In vasta terra il pianto della madre
Vola e sorvola la perenne notte
Finché non giunge all’isola di Dio
Dove è celata la sua infinità.
X.
Nel mondo non v’è cosa che rimanga
Né che ritorni. Senti la mia musica,
Cogli la vita e bevi questo calice,
Che prima non bevesti e non berrai.
XI.
Fluidità di mondi che s’affrontano,
Tramonti e aurore che non hanno fine.
Sento lave dormire nella terra,
Mentre a una fonte pura mi disseto.
XII.
Per il vasto teatro della notte
L’usignolo diffonde il dolce canto;
Agli uomini sfiniti dalla vita
L’occhio si chiude, esplodono visioni.
XIII.
Vanno nell’alba su per i crinali
Esseri ricchi per sangue e passione,
Mentre gli esangui giacciono e non sanno
Scerner le copie dagli originali.
XIV.
Cosa cantò al mattino la tua anima?
Una pesca dolcissima, un sorriso
Di bambina radiosa, una sorella
Che attraversò la sfera della luna.
XV.
Salta la terra, salta cielo e mare,
La bimba salta e non la può fermare
Né Dio né l’uomo.

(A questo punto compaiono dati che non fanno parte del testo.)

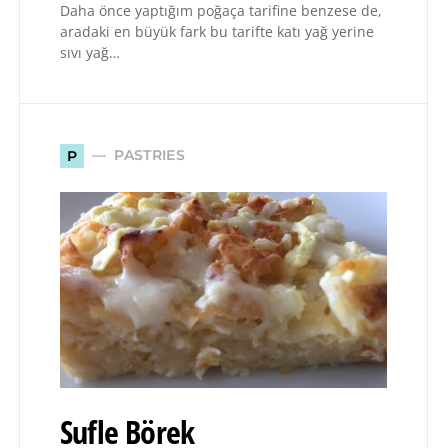
Daha önce yaptığım poğaça tarifine benzese de,
aradaki en büyük fark bu tarifte katı yağ yerine
sıvı yağ…
PASTRIES
P
Sufle Börek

E se non può saltare
Cade giù il mondo e non può più volare.
XVI.
Non c’è alcun modo di fissar la terra,
Non fermerai le onde, né la crescita
E neppure la sorte, ma l’ignoto
Certo te fermerà, l’occhio infinito.
XVII.
Se d’alberi spezzati la visione
Dovesse entrare dentro la mia mente,
Sappi, amor mio, che invocherò i tuoi occhi
Per raddrizzar la vita, il corso, l’ora.
XVIII.
L’inverno ha steso limpide apparenze
Nella neve del senso, la vecchiaia
Non ha parole, solo sentimento,
Ché distrutta è la vita, e si è immortali.
XIX.
O padre a cui s’approssima il partire,
Dopo di te mi toccherà morire,
Eppur c’è gioia in questo e non ho vita
Se non per il mio ultimo fuggire.
XX.
O gioia, o gaudio, o sublime parvenza
D’un bell’esodo verso la presenza
Dell’ignorato lume, è già passato
Molte volte quel carro; ora è fermato.
XXI.
Segno del vivere, l’arcobaleno
Copre la vita con mille colori:
Di tutte quante le gioie e i dolori
Non è rimasto il ricordo, nemmeno.
XXII.
Ora certo vi guardo costernato,
Fili d’erba spezzati sul cammino,
Se non avete neppure donato
Una rosa di maggio ad un bambino.
XXIII.
Pavoni e cigni cantano e fa luce
Una torcia celeste al battelliere;
Il mio obolo accetta, compagnone,
Se di vivere non c’è più ragione.
XXIV.
Ancora mi hai concesso un breve sguardo,
Ora dileguo. Nella lunga attesa
Ho potuto scoprire che è rinato
Quell’amore che un giorno mi hai donato.